Major differences in skull morphology among populations are due to multivariate shape, grouping populations into 2 geographic groups along an east–west geographic axis (Bezerra and Oliveira 2010). The relatively larger tympanic bullae groups populations from the states of Goiás, Mato Grosso, and Mato Grosso do Sul, Brazil, whereas populations from Distrito Federal and State of São Paulo, Brazil, show relatively larger and more robust skulls and cranial characters like cranial breadth, palatal length, and the length of lower molar row mostly contributing to group differences (Bezerra and Oliveira 2010).
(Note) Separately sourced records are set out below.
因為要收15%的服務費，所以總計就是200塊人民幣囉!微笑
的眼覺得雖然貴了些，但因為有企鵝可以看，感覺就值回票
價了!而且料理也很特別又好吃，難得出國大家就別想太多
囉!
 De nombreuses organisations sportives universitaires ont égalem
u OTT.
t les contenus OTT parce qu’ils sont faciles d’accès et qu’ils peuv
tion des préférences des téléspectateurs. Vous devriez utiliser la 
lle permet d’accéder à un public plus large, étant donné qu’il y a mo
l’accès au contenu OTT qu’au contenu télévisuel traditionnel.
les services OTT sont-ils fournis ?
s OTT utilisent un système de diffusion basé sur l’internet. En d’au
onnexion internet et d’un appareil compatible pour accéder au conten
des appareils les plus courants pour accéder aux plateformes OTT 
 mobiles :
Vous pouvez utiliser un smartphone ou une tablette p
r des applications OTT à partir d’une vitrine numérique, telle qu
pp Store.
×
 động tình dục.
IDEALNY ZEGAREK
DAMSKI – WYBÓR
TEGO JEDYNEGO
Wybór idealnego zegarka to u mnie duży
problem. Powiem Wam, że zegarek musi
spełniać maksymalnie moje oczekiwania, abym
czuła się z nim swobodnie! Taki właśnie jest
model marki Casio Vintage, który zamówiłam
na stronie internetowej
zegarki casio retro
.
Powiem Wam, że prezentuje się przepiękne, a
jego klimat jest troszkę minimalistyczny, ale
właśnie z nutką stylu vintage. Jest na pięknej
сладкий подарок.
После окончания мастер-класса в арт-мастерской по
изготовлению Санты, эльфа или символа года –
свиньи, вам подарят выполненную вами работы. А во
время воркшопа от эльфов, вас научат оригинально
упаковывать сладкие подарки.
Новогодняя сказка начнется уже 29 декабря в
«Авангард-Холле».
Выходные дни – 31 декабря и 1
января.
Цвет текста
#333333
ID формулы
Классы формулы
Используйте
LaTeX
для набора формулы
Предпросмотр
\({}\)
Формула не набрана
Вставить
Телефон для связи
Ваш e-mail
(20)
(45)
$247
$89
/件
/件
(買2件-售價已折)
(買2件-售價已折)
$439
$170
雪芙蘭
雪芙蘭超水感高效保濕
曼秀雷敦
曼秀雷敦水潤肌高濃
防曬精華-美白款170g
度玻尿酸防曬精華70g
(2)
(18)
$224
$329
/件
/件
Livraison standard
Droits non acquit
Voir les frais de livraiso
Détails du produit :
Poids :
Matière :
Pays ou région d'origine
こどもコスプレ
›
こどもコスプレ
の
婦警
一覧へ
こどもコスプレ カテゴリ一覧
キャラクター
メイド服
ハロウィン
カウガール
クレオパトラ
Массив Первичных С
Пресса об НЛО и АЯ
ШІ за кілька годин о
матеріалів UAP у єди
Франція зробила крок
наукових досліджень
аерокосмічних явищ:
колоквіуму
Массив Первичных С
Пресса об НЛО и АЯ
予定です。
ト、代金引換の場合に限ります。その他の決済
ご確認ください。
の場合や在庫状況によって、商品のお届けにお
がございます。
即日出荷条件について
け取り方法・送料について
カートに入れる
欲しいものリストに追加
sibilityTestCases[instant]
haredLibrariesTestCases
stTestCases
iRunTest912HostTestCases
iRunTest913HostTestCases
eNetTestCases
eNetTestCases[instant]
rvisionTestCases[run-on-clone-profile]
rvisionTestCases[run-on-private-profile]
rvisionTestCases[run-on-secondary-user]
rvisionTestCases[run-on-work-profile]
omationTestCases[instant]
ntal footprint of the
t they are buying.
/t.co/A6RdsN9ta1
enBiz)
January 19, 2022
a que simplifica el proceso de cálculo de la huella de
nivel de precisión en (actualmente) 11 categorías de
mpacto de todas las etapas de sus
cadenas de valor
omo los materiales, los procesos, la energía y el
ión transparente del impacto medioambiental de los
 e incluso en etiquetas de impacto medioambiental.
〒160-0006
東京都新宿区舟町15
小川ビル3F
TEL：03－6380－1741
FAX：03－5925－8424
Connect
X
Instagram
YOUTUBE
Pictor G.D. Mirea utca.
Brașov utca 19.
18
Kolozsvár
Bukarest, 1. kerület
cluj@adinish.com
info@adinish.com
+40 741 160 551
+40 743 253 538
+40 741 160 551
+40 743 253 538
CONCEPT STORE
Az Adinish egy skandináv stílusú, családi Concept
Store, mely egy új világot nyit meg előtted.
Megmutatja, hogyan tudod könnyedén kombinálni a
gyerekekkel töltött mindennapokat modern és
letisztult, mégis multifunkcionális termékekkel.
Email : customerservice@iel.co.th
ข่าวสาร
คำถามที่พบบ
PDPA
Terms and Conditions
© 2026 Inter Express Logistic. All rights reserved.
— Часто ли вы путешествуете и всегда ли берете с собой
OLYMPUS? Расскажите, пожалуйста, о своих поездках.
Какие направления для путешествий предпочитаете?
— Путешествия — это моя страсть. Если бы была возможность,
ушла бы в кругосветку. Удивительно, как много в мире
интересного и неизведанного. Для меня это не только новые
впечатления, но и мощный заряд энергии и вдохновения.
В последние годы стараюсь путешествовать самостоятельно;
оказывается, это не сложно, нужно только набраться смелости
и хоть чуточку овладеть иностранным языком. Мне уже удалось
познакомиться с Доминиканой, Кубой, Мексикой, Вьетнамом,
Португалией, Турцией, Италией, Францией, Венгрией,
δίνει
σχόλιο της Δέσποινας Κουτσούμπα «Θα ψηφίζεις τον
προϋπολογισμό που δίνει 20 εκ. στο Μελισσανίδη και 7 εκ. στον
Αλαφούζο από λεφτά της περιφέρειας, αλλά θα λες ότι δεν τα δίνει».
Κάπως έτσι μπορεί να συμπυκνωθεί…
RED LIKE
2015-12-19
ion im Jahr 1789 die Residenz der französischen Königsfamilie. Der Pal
The phallus of C. laticeps (described and illustrated in Bezerra 2002; Bezerra 2013) is subcylindrical, long, and straight. Some specimens show a slight median constriction on the sides or an extension in the region of the intromittent sac. Longitudinal grooves are present on sides of the phallus, with simple, small spines extending to the inside of the intromittent sac uniformly covering the epidermis. The dorsal side of the glans is longer than the ventral side and distally convergent on the apical mount, the lappet of the glans extends slightly from the crater. The baculum is simple, long, and narrow; a lateral view shows that the ventral surface is slightly concave at its proximal end ( Fig. 4 View Fig ).

ONTOGENY AND REPRODUCTION

Births may be seasonal, with usually 1 or 2 young per litter. A pregnant female was captured at Itirapina, São Paulo State, Brazil, at end of the dry period (usually from May to October in this region— Vieira 1997); weaning and growth was completed during wet season ( Vieira 1997). Three pregnant females were captured in Serra do Roncador, Mato Grosso State, Brazil, in June, September (dry season), and December (wet season), all with a single embryo ( Bishop 1974). Juveniles were taken in December (n = 2) and April (n = 1; Bishop 1974).